In 1993, when the Dual cyclone vacuum cleaner arrived, people praised the genius of inventor James Dyson. The same James Dyson who had been less celebrated in the previous fifteen years when he had come up with 5,126 machines before the one that worked. ‘But I learned from each one, ‘ he said. ‘That’s how I came up with a solution. So I don’t mind failure.’ Dyson’s failures quietly made him.
Failure gets a bad press. Considering that it’s endured by anyone who is successful, that it’s the only route to success. Witness the business ideas that didn’t take off…before the one that did. The rejection letters to (later) famous authors. The fabled gigs with seven in the audience of (later) bestselling bands.
The path of failure can also lead to the success we weren’t seeking. I’m no gardener, but I know from what people tell me that their beautiful flowerbeds are the result of months and years of carefully, faithfully tending them: in the hope of, but often without any immediate sight of success. Gardening is a work of trial and error; the growing process an act of faith, hope and love.
Our mistakes may tell us more than our successes even though, at the time, defeat is hard to accept. Who wants to feel like a failure? But dashed hopes, thwarted plans or mistaken calculations can be paradoxically illuminating.
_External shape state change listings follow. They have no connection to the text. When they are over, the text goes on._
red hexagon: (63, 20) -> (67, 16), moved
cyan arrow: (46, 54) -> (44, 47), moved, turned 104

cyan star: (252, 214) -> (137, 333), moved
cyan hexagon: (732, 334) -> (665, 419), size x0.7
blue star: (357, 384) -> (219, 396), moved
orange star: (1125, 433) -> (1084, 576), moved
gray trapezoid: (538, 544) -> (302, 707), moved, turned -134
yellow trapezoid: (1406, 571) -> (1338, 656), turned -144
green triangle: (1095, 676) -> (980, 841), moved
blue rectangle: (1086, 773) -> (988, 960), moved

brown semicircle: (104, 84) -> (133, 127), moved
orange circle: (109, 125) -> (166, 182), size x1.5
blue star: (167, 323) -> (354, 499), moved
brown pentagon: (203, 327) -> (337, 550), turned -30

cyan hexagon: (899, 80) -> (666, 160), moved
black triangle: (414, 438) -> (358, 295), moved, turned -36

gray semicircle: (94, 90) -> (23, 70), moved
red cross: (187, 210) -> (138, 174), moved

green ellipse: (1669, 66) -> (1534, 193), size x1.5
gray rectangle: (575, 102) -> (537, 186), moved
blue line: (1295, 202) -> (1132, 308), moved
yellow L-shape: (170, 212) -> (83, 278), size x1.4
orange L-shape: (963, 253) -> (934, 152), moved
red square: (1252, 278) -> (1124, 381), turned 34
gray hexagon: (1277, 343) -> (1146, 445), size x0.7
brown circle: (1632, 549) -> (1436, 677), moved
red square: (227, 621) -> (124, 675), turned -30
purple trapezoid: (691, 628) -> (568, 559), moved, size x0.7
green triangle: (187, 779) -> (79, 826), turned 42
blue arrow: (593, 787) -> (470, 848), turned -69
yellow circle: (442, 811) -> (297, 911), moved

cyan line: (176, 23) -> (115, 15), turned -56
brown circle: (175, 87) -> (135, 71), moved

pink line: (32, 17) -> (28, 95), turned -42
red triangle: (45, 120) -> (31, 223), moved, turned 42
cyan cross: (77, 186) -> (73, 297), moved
A counter-intuitive thought in a note from the biblical letter-writer Paul puts it like this” Power is made perfect in weakness.’
The story of scientific understanding is one of blind alleys and failed experiments, of reversing up dead-end streets to think again. ‘The entire scientific method,’ says astrophysicist Mario Livi, ‘is based on the notion that discovering what does not work is vital to learning what does.’
Every day is trial and error, which is how, when we reflect, we come to understand ourselves and learn to relate to each other.
‘I’ve always thought that schoolchildren should be marked by the number of failures that they’ve had,’ says James Dyson. ‘The child who tries strange things and experiences lots of failures to get there is probably more creative.’
‘Make interesting mistakes’, the writer Neil Gaiman told a class of graduating students. ‘Make amazing mistakes, make glorious and fantastic mistakes. Break rules. Leave the world more interesting for your being here.’
Every hesitant folly or bold failure helps us refine the experiment we call our life. ‘Ever tried. Ever failed,’ asked Samuel Beckett. ‘No matter. Try again. Fail again. Fail better.’